SAN ANTONIO – Two petitions by a group named Fix SAPD are circulating in an effort to repeal local laws that provide protections for police officers under investigation, protections that some claim enable police misconduct.
San Antonio female activist pushes for local repeal of laws that are seen as helping shield bad cops
“There is lack of accountability in our police system, and that’s what’s causing all these issues,” said Oji Martin, founder of Fix SAPD.
Martin said she reached her tipping point after the death of George Floyd in Minnesota and after watching the KSAT special titled Broken Blue. The special found that between 2010 and 2019, two-thirds of SAPD officers who were fired ended up getting their jobs back.
“Allowing bad police officers to still wear that badge and still wear that uniform is actually a disservice to good police officers,” Martin said.
On Tuesday, Fix SAPD launched two petitions to repeal two local government codes -- 143, which gives officers certain protections when they are under investigation and the right to appeal any termination though an independent arbitrator, and 174, which allows for a collective bargaining agreement similar to a union contract.

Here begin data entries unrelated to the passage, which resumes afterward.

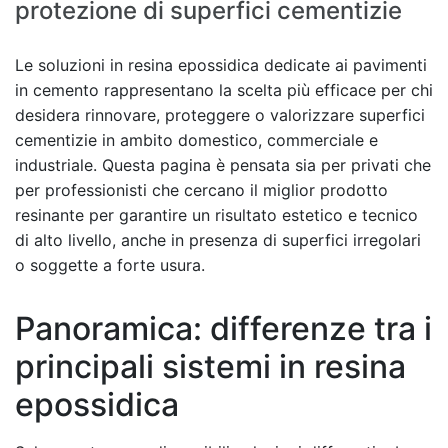
protezione di superfici cementizie
Le soluzioni in resina epossidica dedicate ai pavimenti
in cemento rappresentano la scelta più efficace per chi
desidera rinnovare, proteggere o valorizzare superfici
cementizie in ambito domestico, commerciale e
industriale. Questa pagina è pensata sia per privati che
per professionisti che cercano il miglior prodotto
resinante per garantire un risultato estetico e tecnico
di alto livello, anche in presenza di superfici irregolari
o soggette a forte usura.
Panoramica: differenze tra i
principali sistemi in resina
epossidica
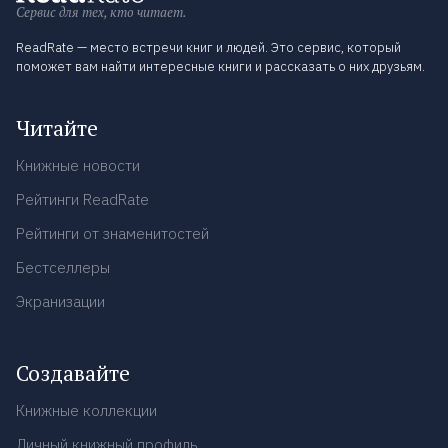
Сервис для тех, кто читает.
ReadRate — место встречи книг и людей. Это сервис, который
поможет вам найти интересные книги и рассказать о них друзьям.
Читайте
Книжные новости
Рейтинги ReadRate
Рейтинги от знаменитостей
Бестселлеры
Экранизации
Создавайте
Книжные коллекции
Личный книжный профиль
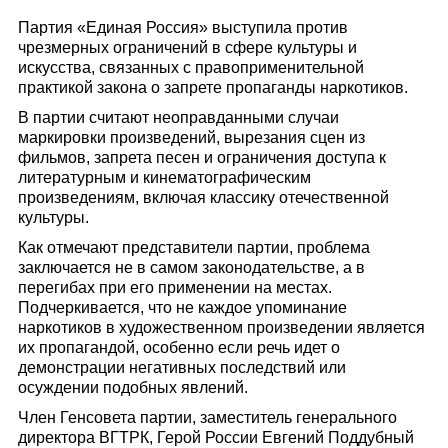
Партия «Единая Россия» выступила против
чрезмерных ограничений в сфере культуры и
искусства, связанных с правоприменительной
практикой закона о запрете пропаганды наркотиков.
В партии считают неоправданными случаи
маркировки произведений, вырезания сцен из
фильмов, запрета песен и ограничения доступа к
литературным и кинематографическим
произведениям, включая классику отечественной
культуры.
Как отмечают представители партии, проблема
заключается не в самом законодательстве, а в
перегибах при его применении на местах.
Подчеркивается, что не каждое упоминание
наркотиков в художественном произведении является
их пропагандой, особенно если речь идет о
демонстрации негативных последствий или
осуждении подобных явлений.
Член Генсовета партии, заместитель генерального
директора ВГТРК, Герой России Евгений Поддубный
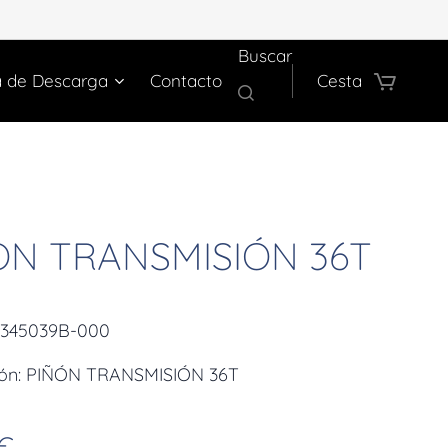
Buscar
a de Descarga
Contacto
Cesta
ON TRANSMISIÓN 36T
2345039B-000
ión: PIÑÓN TRANSMISIÓN 36T
€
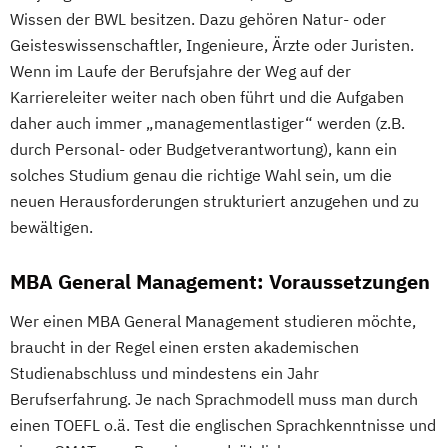
Wissen der BWL besitzen. Dazu gehören Natur- oder
Geisteswissenschaftler, Ingenieure, Ärzte oder Juristen.
Wenn im Laufe der Berufsjahre der Weg auf der
Karriereleiter weiter nach oben führt und die Aufgaben
daher auch immer „managementlastiger“ werden (z.B.
durch Personal- oder Budgetverantwortung), kann ein
solches Studium genau die richtige Wahl sein, um die
neuen Herausforderungen strukturiert anzugehen und zu
bewältigen.
MBA General Management: Voraussetzungen
Wer einen MBA General Management studieren möchte,
braucht in der Regel einen ersten akademischen
Studienabschluss und mindestens ein Jahr
Berufserfahrung. Je nach Sprachmodell muss man durch
einen TOEFL o.ä. Test die englischen Sprachkenntnisse und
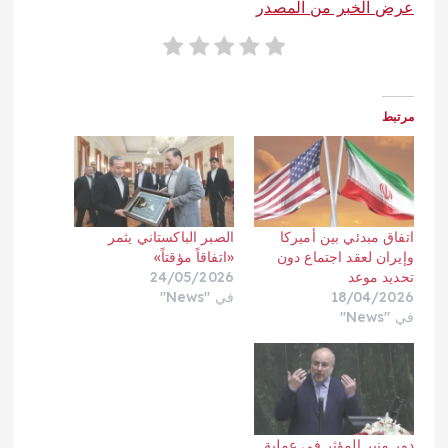
عرض الخبر من المصدر
مرتبط
اتفاق مبدئي بين أميركا
الصبر الباكستاني يثمر
وإيران لعقد اجتماع دون
«اتفاقاً مؤقتاً»
تحديد موعد
24/05/2026
18/04/2026
في "News"
في "News"
دور منير المؤثر في عملية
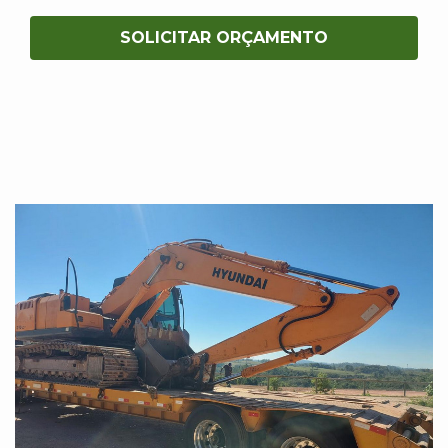
SOLICITAR ORÇAMENTO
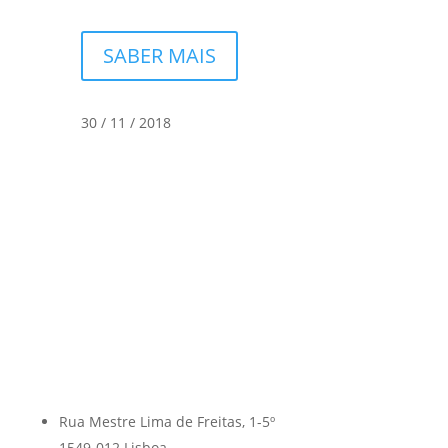
SABER MAIS
30 / 11 / 2018
Rua Mestre Lima de Freitas, 1-5º
1549-012 Lisboa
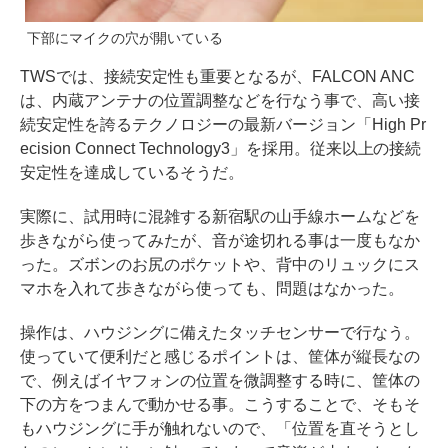
下部にマイクの穴が開いている
TWSでは、接続安定性も重要となるが、FALCON ANC
は、内蔵アンテナの位置調整などを行なう事で、高い接
続安定性を誇るテクノロジーの最新バージョン「High Pr
ecision Connect Technology3」を採用。従来以上の接続
安定性を達成しているそうだ。
実際に、試用時に混雑する新宿駅の山手線ホームなどを
歩きながら使ってみたが、音が途切れる事は一度もなか
った。ズボンのお尻のポケットや、背中のリュックにス
マホを入れて歩きながら使っても、問題はなかった。
操作は、ハウジングに備えたタッチセンサーで行なう。
使っていて便利だと感じるポイントは、筐体が縦長なの
で、例えばイヤフォンの位置を微調整する時に、筐体の
下の方をつまんで動かせる事。こうすることで、そもそ
もハウジングに手が触れないので、「位置を直そうとし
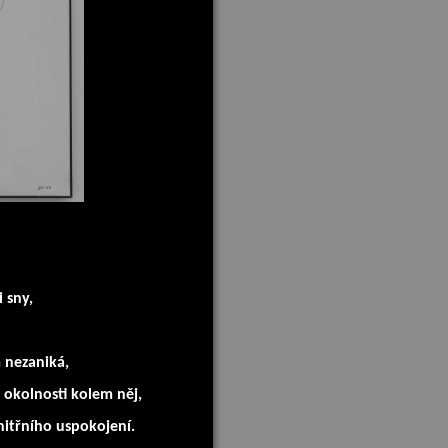
 sny,
m nezaniká,
i okolnosti kolem něj,
nitřního uspokojení.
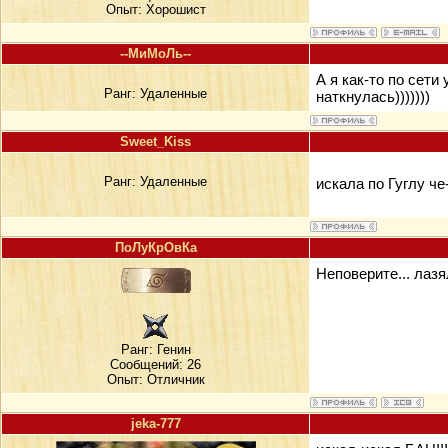
Опыт: Хорошист
--МиМоЛь--
А я как-то по сети 
Ранг:
Удаленные
наткнулась)))))))
Sweet_Kiss
Ранг:
Удаленные
искала по Гуглу че
ПоЛуКрОвКа
Неповерите... лазя
Ранг:
Генин
Сообщений: 26
Опыт: Отличник
jeka-777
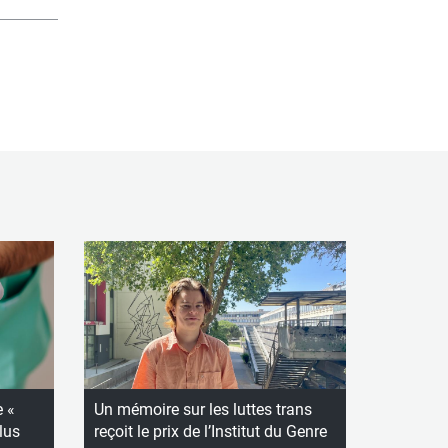
e «
Un mémoire sur les luttes trans
lus
reçoit le prix de l’Institut du Genre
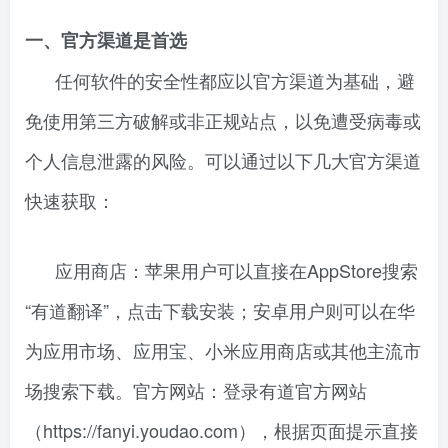
一、官方渠道是首选
任何软件的安全性都应以官方渠道为基础，避
免使用第三方破解或非正规站点，以免遭受病毒或
个人信息泄露的风险。可以通过以下几大官方渠道
快速获取：
应用商店：苹果用户可以直接在AppStore搜索
“有道翻译”，点击下载安装；安卓用户则可以在华
为应用市场、应用宝、小米应用商店或其他主流市
场搜索下载。官方网站：登录有道官方网站
（https://fanyi.youdao.com），根据页面提示直接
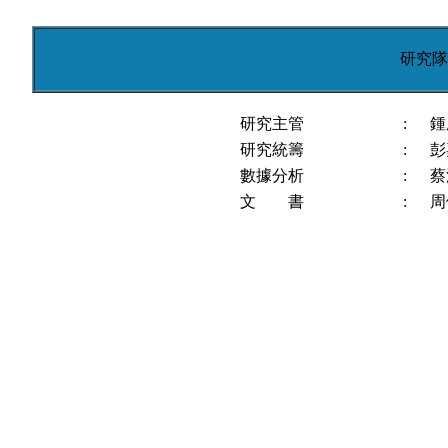
研究隊
研究主管
:
鍾
研究統籌
:
彭
數據分析
:
蔡
文 書
:
周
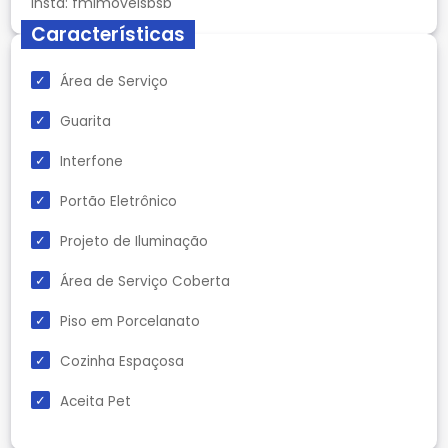
Características
Área de Serviço
Guarita
Interfone
Portão Eletrônico
Projeto de Iluminação
Área de Serviço Coberta
Piso em Porcelanato
Cozinha Espaçosa
Aceita Pet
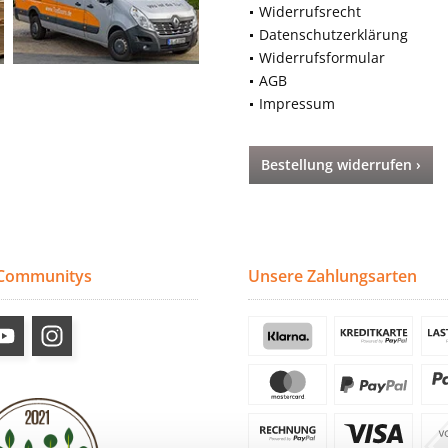
Widerrufsrecht
Datenschutzerklärung
Widerrufsformular
AGB
Impressum
Bestellung widerrufen ›
 Communitys
Unsere Zahlungsarten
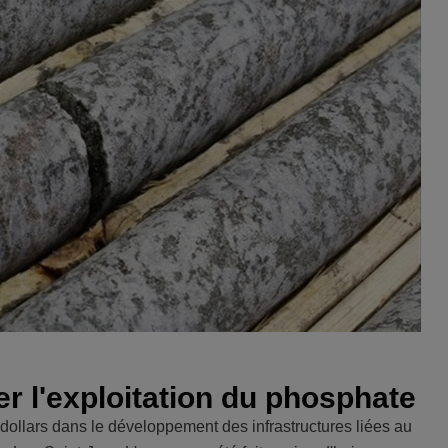
r l'exploitation du phosphate
 dollars dans le développement des infrastructures liées au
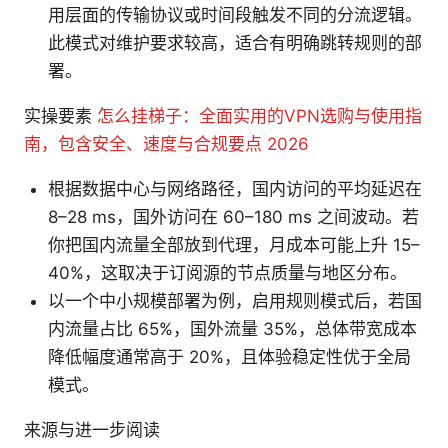
用层面的传输协议或时间段触发不同的分流逻辑。
此模式对维护要求较高，适合有明确跳转规则的部
署。
实操要素
怎么挂梯子：全面实用的VPN选购与使用指
南，包含安全、速度与合规要点 2026
根据数据中心与网络路径，国内访问的平均延迟在
8–28 ms，国外访问在 60–180 ms 之间波动。若
你把国内流量全部放到代理，月成本可能上升 15–
40%，这取决于订阅源的节点质量与地区分布。
以一个中小规模部署为例，启用规则模式后，若国
内流量占比 65%，国外流量 35%，总体带宽成本
降低幅度通常高于 20%，且体验稳定性优于全局
模式。
来源与进一步阅读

“It’s actually sad because a lot of these issues we can resolve at the negotiating table,” said Mike Helle, president of the San Antonio Police Officers Association.
Helle said he welcomes dialogue on ways to improve police and community relations. But he claims repealing the codes could have a detrimental impact on public safety because many officers would quit.
“If you remove the contract and you remove the pay and benefits, then they’re actually taking a massive pay cut,” Helle said.
Martin said repealing the codes doesn’t take away the police union’s ability to negotiate police salaries and pointed out that the government codes don’t protect airport police and park police. She said she feels the only SAPD officers who would quit are the ones with bad intentions.
“Call the city of Dallas, call the city of McKinney, Texas. They do not have (codes) 143 and 174. And I have yet to hear of officers going on strike,” Martin said.
The petitions will have to have tens of thousands of signatures, and only then will the possible repeals be put before San Antonio voters in the May 2021 election. In the meantime, Gov. Greg Abbott announced Wednesday that he’s calling on all candidates to pledge against any police budget cuts.